Manage NLU Entities

In Hexabot’s NLU engine, entities play a crucial role in extracting meaningful information from user inputs. Entities can be categorized into three types: Trait Entities, Keyword Entities and Pattern Entities. These entity types provide flexibility and depth in understanding user inputs, enabling Hexabot to process both high-level intentions and granular details.

Trait Entities

Trait entities are inferred by analyzing the entire sentence or the overall context of the input. These entities represent high-level attributes or characteristics of the input and are not tied to specific words or phrases. Below some examples:

Entity
Description
Text
Value

Intent

The purpose of the user’s input.

"Hello"

greeting

Intent

The purpose of the user’s input.

"I want to book a flight"

book_flight

Sentiment

The emotional tone behind the input.

"I’m really frustrated with my current plan."

negative

Urgency

An attribute that determines the priority of the input.

"I need help right away!"

high

Trait entities allow Hexabot to grasp the overarching context of the input, providing a deeper understanding that informs appropriate responses and actions.

Keyword Entities

Keyword entities are specific words or phrases extracted from the input to identify important attributes and convert unstructured data into structured information. These entities are tied to identifiable patterns or specific terms within the user input. Below some examples:

Entity
Description
Text
Value

Location

Identifying places from the input.

"I want to book a flight to Paris."

Paris

Product

Recognizing product names or types.

"I’m interested in buying the iPhone 15."

iPhone 15

Topic

Detecting specific keywords that activate certain workflows or responses.

"Show me the latest offers."

offers

Pattern Entities

Pattern entities use regular expressions (regex) to extract structured information from user inputs through flexible pattern matching. Unlike keyword entities that require exact matches, pattern entities can capture variations in format and structure, making them ideal for extracting things like phone numbers, email addresses, dates, or any text that follows a predictable pattern.

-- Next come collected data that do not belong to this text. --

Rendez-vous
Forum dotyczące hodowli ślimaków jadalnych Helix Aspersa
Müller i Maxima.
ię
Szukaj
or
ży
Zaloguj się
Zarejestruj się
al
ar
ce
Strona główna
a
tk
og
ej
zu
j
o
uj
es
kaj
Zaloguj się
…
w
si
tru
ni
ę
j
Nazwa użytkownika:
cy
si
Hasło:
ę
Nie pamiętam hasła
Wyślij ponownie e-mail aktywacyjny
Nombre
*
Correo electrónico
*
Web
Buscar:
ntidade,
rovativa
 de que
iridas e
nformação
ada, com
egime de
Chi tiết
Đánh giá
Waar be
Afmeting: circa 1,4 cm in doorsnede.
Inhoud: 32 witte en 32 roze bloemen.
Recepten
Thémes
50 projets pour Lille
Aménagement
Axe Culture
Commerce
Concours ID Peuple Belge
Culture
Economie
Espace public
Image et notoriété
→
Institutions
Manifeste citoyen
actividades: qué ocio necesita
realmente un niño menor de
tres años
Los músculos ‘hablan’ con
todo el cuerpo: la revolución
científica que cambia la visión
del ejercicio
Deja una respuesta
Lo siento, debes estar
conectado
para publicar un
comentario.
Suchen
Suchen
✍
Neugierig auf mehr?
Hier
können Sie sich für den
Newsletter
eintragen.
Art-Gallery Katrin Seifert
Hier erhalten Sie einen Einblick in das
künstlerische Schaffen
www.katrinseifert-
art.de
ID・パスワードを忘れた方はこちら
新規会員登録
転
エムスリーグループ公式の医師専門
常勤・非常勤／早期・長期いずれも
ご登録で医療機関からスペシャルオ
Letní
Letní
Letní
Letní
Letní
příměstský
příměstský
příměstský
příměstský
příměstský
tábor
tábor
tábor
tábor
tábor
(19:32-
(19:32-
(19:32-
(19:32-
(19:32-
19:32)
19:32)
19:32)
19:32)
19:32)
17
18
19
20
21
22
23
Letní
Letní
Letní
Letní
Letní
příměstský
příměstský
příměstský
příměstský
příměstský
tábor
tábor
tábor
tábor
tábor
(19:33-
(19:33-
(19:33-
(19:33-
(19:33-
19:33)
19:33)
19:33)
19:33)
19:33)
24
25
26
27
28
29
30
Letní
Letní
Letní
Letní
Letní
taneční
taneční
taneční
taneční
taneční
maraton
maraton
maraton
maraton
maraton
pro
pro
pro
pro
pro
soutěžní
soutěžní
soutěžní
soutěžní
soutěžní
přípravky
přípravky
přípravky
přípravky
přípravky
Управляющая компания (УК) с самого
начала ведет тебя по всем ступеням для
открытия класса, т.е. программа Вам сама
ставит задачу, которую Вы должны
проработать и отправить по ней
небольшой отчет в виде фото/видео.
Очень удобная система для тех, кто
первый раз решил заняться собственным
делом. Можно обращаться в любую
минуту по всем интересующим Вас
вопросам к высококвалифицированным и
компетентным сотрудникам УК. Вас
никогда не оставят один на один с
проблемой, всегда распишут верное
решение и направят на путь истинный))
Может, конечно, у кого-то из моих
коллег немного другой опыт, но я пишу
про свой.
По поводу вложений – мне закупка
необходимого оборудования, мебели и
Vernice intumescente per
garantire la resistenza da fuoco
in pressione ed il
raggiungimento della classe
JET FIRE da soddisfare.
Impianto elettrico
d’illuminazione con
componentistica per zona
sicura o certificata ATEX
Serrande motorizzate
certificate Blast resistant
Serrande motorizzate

Pattern entities support several preprocessing options to handle common text variations:

  • Word Boundary Matching: Ensures patterns match complete words rather than partial substrings

  • Space Removal: Strips whitespace from matched text for cleaner extraction

  • Case Normalization: Converts matched text to lowercase for consistent processing

  • Diacritic Stripping: Removes accent marks and special characters for language-agnostic matching

Examples of Pattern Entities:

  • Phone Numbers: (\+?\d{1,3}[-.\s]?)?\(?(\d{3})\)?[-.\s]?(\d{3})[-.\s]?(\d{4}) - Captures various phone number formats like +1-555-123-4567, (555) 123-4567, or 555.123.4567

  • Email Addresses: [a-zA-Z0-9._%+-]+@[a-zA-Z0-9.-]+\.[a-zA-Z]{2,} - Matches standard email formats

  • Dates: \b\d{1,2}[/-]\d{1,2}[/-]\d{2,4}\b - Captures dates in MM/DD/YYYY or DD-MM-YYYY format

Manage NLU Entities

Hexabot provides an intuitive interface to manage NLU entities efficiently, allowing you to create, update, and administer both Trait and Keyword entities. Follow these steps to manage NLU entities:

  1. Navigate to the NLU Section

  • Open the main menu and select the “NLU” option.

  • Click on the “NLU Entities” tab.

  1. View the Entities List

  • A data grid will display all the existing entities, including both Trait and Keyword entities.

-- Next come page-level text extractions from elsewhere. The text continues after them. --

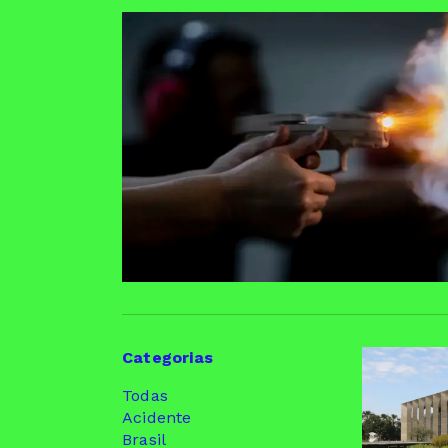
Categorias
Todas
Acidente
Brasil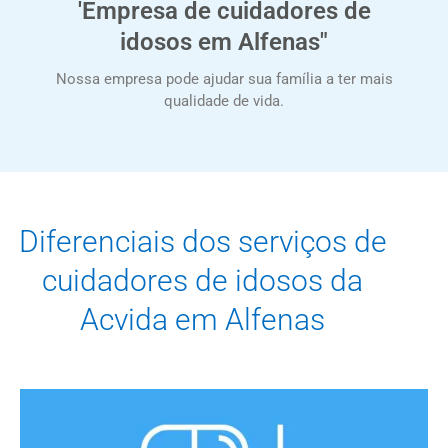
'Empresa de cuidadores de
idosos em Alfenas"
Nossa empresa pode ajudar sua família a ter mais
qualidade de vida.
Diferenciais dos serviços de
cuidadores de idosos da
Acvida em Alfenas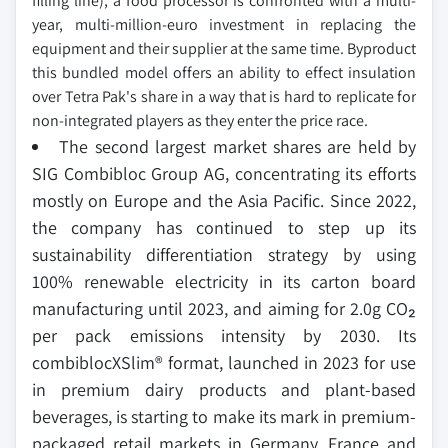
filling line), a food processor is confronted with a multi-
year, multi-million-euro investment in replacing the
equipment and their supplier at the same time. Byproduct
this bundled model offers an ability to effect insulation
over Tetra Pak's share in a way that is hard to replicate for
non-integrated players as they enter the price race.
The second largest market shares are held by
SIG Combibloc Group AG, concentrating its efforts
mostly on Europe and the Asia Pacific. Since 2022,
the company has continued to step up its
sustainability differentiation strategy by using
100% renewable electricity in its carton board
manufacturing until 2023, and aiming for 2.0g CO₂
per pack emissions intensity by 2030. Its
combiblocXSlim® format, launched in 2023 for use
in premium dairy products and plant-based
beverages, is starting to make its mark in premium-
packaged retail markets in Germany, France and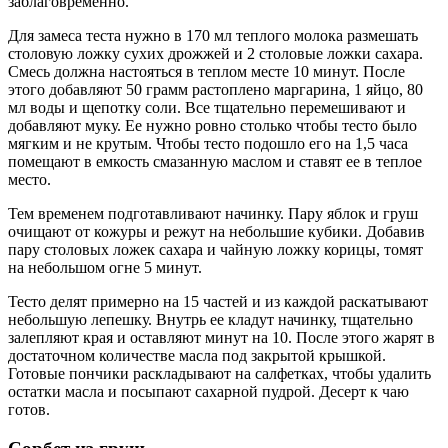
заблаговременно.
Для замеса теста нужно в 170 мл теплого молока размешать
столовую ложку сухих дрожжей и 2 столовые ложки сахара.
Смесь должна настояться в теплом месте 10 минут. После
этого добавляют 50 грамм растоплено маргарина, 1 яйцо, 80
мл воды и щепотку соли. Все тщательно перемешивают и
добавляют муку. Ее нужно ровно столько чтобы тесто было
мягким и не крутым. Чтобы тесто подошло его на 1,5 часа
помещают в емкость смазанную маслом и ставят ее в теплое
место.
Тем временем подготавливают начинку. Пару яблок и груш
очищают от кожуры и режут на небольшие кубики. Добавив
пару столовых ложек сахара и чайную ложку корицы, томят
на небольшом огне 5 минут.
Тесто делят примерно на 15 частей и из каждой раскатывают
небольшую лепешку. Внутрь ее кладут начинку, тщательно
залепляют края и оставляют минут на 10. После этого жарят в
достаточном количестве масла под закрытой крышкой.
Готовые пончики раскладывают на салфетках, чтобы удалить
остатки масла и посыпают сахарной пудрой. Десерт к чаю
готов.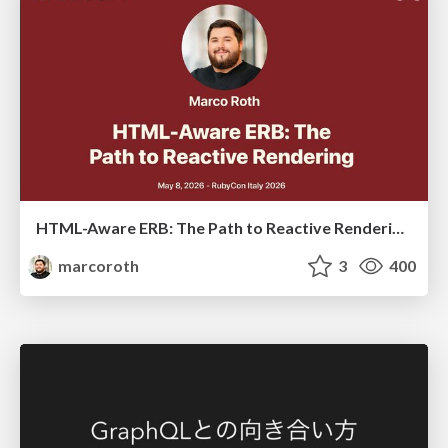
HTML-Aware ERB: The Path to Reactive Rendering @ RubyCon 2026, Rimini, Italy
marcoroth
3
400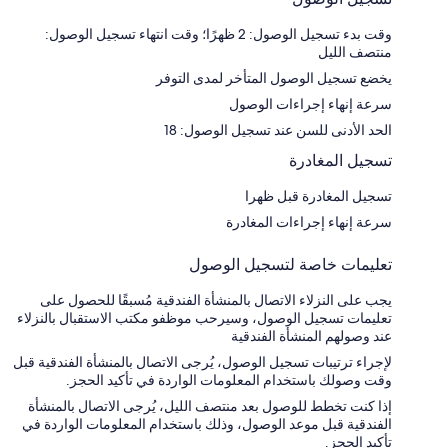
وقت بدء تسجيل الوصول: 2 ظهرًا؛ وقت انتهاء تسجيل الوصول:
منتصف الليل
يخضع تسجيل الوصول المتأخر لمدى التوفر
سرعة إنهاء إجراءات الوصول
الحد الأدنى للسن عند تسجيل الوصول: 18
تسجيل المغادرة
تسجيل المغادرة قبل ظهرا
سرعة إنهاء إجراءات المغادرة
تعليمات خاصة لتسجيل الوصول
يجب على النزلاء الاتصال بالمنشأة الفندقية مُسبقًا للحصول على
تعليمات تسجيل الوصول، وسيرحب موظفو مكتب الاستقبال بالنزلاء
عند وصولهم المنشأة الفندقية
لإجراء ترتيبات تسجيل الوصول، يُرجى الاتصال بالمنشأة الفندقية قبل
وقت وصولك باستخدام المعلومات الواردة في تأكيد الحجز.
إذا كنت تخطط للوصول بعد منتصف الليل، يُرجى الاتصال بالمنشأة
الفندقية قبل موعد الوصول، وذلك باستخدام المعلومات الواردة في
تأكيد الحجز.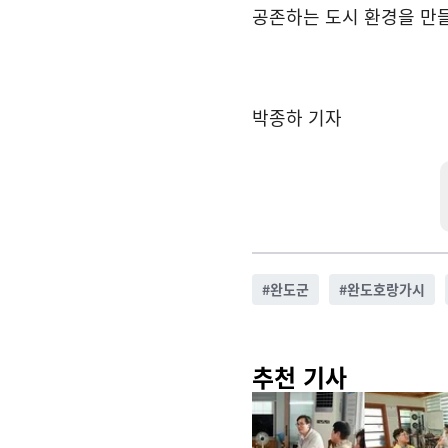
공존하는 도시 환경을 만
박종하 기자
#
완도군
#
완도호랑가시
추천 기사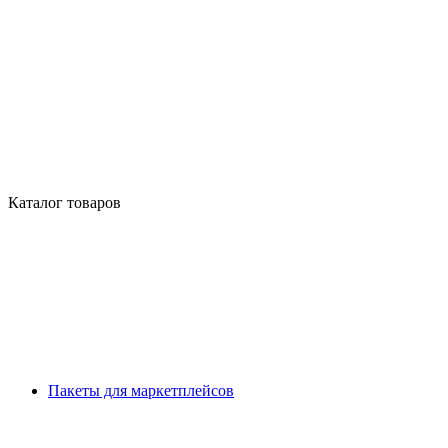
Каталог товаров
Пакеты для маркетплейсов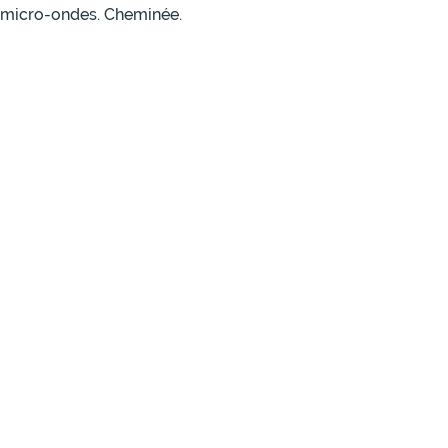
et micro-ondes. Cheminée.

  • Use the search bar to find specific entities, or navigate through the list using pagination.

  1. Add New Entities

  • Click on the "+ Add" button to create a new entity.

  • Choose the type of entity by selecting the Lookup Strategy: Trait or Keyword.

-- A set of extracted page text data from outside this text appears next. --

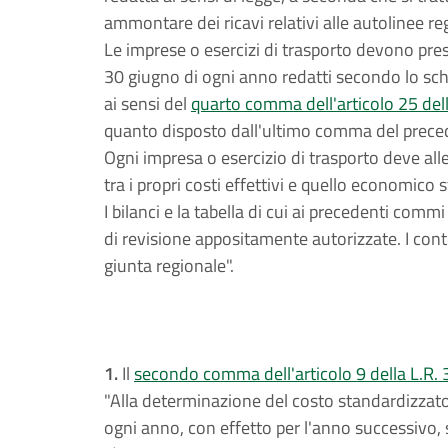
ammontare dei ricavi relativi alle autolinee re
Le imprese o esercizi di trasporto devono prese
30 giugno di ogni anno redatti secondo lo sche
ai sensi del
quarto comma dell'articolo 25 del
quanto disposto dall'ultimo comma del preced
Ogni impresa o esercizio di trasporto deve alleg
tra i propri costi effettivi e quello economico
I bilanci e la tabella di cui ai precedenti com
di revisione appositamente autorizzate. I conten
giunta regionale".
1.
Il
secondo comma dell'articolo 9 della L.R.
"Alla determinazione del costo standardizzato 
ogni anno, con effetto per l'anno successivo,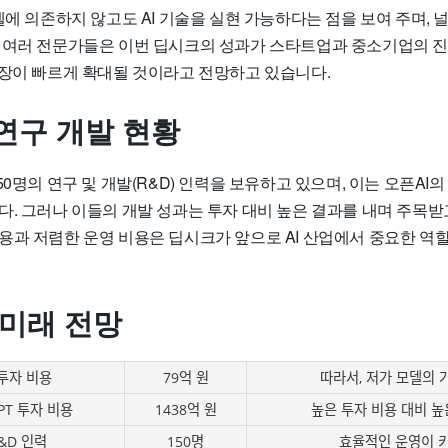
델에 의존하지 않고도 AI 기술을 실현 가능하다는 점을 보여 주며, 널
 여러 전문가들은 이번 딥시크의 성과가 스타트업과 중소기업의 진
시장이 빠르게 확대될 것이라고 전망하고 있습니다.
연구 개발 현황
0명의 연구 및 개발(R&D) 인력을 보유하고 있으며, 이는 오픈AI의 
다. 그러나 이들의 개발 성과는 투자 대비 높은 결과를 내며 주목받
용과 저렴한 운영 비용은 딥시크가 앞으로 AI 산업에서 중요한 역할
 미래 전망
투자 비용
79억 원
따라서, 저가 모델의 
PT 투자 비용
1438억 원
높은 투자 비용 대비 높
&D 인력
150명
효율적인 운영이 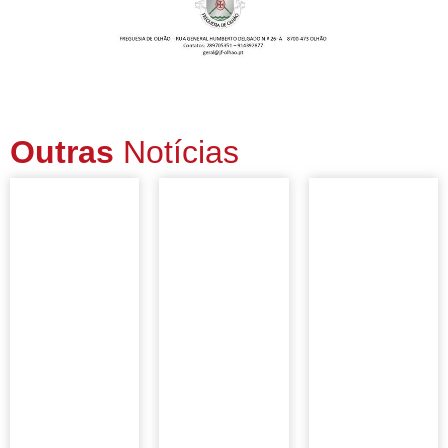
Outras
Notícias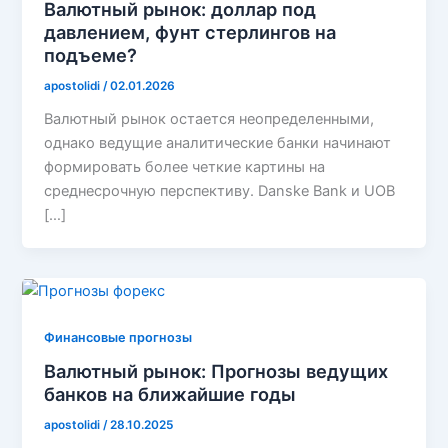
Валютный рынок: доллар под
давлением, фунт стерлингов на
подъеме?
apostolidi
/
02.01.2026
Валютный рынок остается неопределенными,
однако ведущие аналитические банки начинают
формировать более четкие картины на
среднесрочную перспективу. Danske Bank и UOB
[…]
Финансовые прогнозы
Валютный рынок: Прогнозы ведущих
банков на ближайшие годы
apostolidi
/
28.10.2025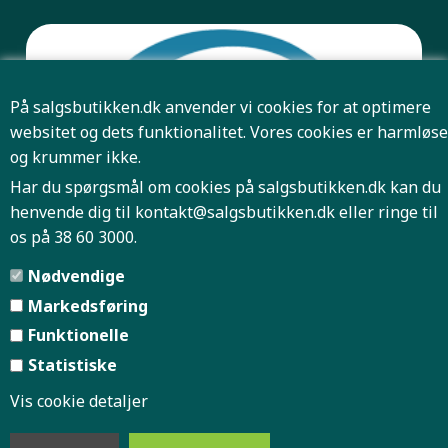
På salgsbutikken.dk anvender vi cookies for at optimere
websitet og dets funktionalitet. Vores cookies er harmløse
og krummer ikke.
Har du spørgsmål om cookies på salgsbutikken.dk kan du
henvende dig til
kontakt@salgsbutikken.dk
eller ringe til
os på 38 60 3000.
Pris og antal er først bindende når Salgsbutikken har
Nødvendige
bekræftet din ordre.
Markedsføring
Funktionelle
Forside
Firmaprofil
|
|
Statistiske
Vis cookie detaljer
Handelsbetingelser
Indkøbskurv
|
|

  • Fill in the required fields:

    • Name: The unique identifier for the entity.

    • Description: A brief explanation of the entity’s purpose.

    • Click Save to add the entity to the list.

  1. Update or Delete Entities

  • Locate the entity you want to modify.

  • Click on the Edit icon to update its details, or the Delete icon to remove the entity permanently.

  1. Administer Entity Values

  • For each entity, you can manage its possible values by clicking on the “Values” icon.

Managing Entity Values

Once you click the “Values” icon, a new data grid will display the possible values associated with the selected entity.

  1. Guidelines for Values:

  • Use lowercase text and separate words with underscores (e.g., high_priority, low_stock).

  • Ensure that values are descriptive and concise.

  1. Update or Remove Values:

  • Click the Edit icon to update an existing value or its synonyms.

  • Use the Delete icon to remove a value permanently.

This flexible management system ensures Hexabot’s NLU remains robust, adaptable, and capable of handling a wide range of conversational scenarios.

Bulk Import of NLU Entities and Values

Hexabot provides a bulk import feature that allows you to import NLU training data from CSV files, automatically creating entities and values as needed. This feature streamlines the process of populating your NLU system with large datasets.

To access the bulk Import feature navigate to the NLU management view:

  1. Open the main side menu and select the "NLU" Page.

  2. Go to the "NLP Samples" tab.

  3. Look for the "Import" button in the action buttons area.

CSV File Format

The CSV file must follow a specific format with the following columns:

  • text (required): The training text or user input sample

  • intent (required): The primary intent or entity name

  • language (required): The language code (e.g., "en", "fr", "es")

Additional columns can be added for other entities, where the column header becomes the entity name and the cell values become the entity values.

Example CSV Format

text,intent,language,destination,time
"Hello, I want to book a flight tomorrow to Paris.",book_flight,en,Paris,tomorrow
"I need a taxi to downtown now",book_taxi,en,downtown,now,

How the Import Process Works

  1. NLU Entity Creation: If an entity mentioned in the CSV doesn't exist, Hexabot automatically creates it with the "trait" lookup strategy.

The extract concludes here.